- [What is required]:
Once every line containing "rect" has been counted, report the total for the data and nothing else.

- [Raw data]:
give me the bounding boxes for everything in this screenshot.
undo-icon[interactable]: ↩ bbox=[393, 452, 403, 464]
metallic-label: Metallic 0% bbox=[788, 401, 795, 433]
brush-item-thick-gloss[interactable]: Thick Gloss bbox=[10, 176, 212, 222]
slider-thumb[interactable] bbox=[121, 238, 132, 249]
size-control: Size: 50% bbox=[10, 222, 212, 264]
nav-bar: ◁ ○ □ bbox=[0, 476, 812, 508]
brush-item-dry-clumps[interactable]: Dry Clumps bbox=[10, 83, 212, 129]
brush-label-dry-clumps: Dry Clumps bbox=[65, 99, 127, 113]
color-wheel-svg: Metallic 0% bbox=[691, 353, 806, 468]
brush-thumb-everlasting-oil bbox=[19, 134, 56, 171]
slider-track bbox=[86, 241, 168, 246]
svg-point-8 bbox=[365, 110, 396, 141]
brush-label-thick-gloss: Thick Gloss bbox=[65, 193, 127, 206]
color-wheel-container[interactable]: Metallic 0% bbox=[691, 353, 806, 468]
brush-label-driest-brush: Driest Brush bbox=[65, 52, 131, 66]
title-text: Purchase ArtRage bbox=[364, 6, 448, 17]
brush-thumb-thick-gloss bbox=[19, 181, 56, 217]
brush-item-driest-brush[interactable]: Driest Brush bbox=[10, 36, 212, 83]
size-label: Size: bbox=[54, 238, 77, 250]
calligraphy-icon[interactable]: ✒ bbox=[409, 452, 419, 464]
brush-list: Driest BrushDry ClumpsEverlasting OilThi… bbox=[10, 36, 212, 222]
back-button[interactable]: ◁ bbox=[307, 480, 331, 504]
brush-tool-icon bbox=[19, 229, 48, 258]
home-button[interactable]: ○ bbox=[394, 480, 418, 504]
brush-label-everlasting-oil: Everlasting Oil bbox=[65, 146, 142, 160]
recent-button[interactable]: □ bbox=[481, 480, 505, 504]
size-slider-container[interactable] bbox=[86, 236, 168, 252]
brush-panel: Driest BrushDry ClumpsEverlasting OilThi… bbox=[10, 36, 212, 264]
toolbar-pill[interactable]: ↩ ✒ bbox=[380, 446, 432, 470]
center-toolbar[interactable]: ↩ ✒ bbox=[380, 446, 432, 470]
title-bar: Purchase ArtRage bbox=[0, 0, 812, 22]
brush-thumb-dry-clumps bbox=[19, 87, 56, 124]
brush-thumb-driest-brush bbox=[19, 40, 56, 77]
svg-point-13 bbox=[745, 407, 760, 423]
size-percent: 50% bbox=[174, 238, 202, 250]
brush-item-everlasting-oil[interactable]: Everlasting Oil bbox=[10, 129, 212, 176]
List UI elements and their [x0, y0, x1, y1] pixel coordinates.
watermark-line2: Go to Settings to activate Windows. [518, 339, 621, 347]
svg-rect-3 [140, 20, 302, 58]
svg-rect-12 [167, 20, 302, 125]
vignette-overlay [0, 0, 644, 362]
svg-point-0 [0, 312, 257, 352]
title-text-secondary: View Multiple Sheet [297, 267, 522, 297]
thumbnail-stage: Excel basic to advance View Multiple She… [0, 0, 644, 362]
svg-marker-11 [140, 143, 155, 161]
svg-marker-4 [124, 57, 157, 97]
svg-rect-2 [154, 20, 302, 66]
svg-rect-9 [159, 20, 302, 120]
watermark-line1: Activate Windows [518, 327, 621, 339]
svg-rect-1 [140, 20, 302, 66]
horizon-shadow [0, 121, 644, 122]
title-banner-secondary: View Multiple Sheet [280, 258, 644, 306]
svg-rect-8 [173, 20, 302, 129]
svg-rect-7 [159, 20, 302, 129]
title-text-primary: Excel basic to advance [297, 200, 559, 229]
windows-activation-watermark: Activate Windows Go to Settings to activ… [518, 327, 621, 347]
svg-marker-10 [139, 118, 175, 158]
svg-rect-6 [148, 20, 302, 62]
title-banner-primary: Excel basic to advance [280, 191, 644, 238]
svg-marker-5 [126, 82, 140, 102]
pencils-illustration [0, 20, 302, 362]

- [Answer to the problem]:
8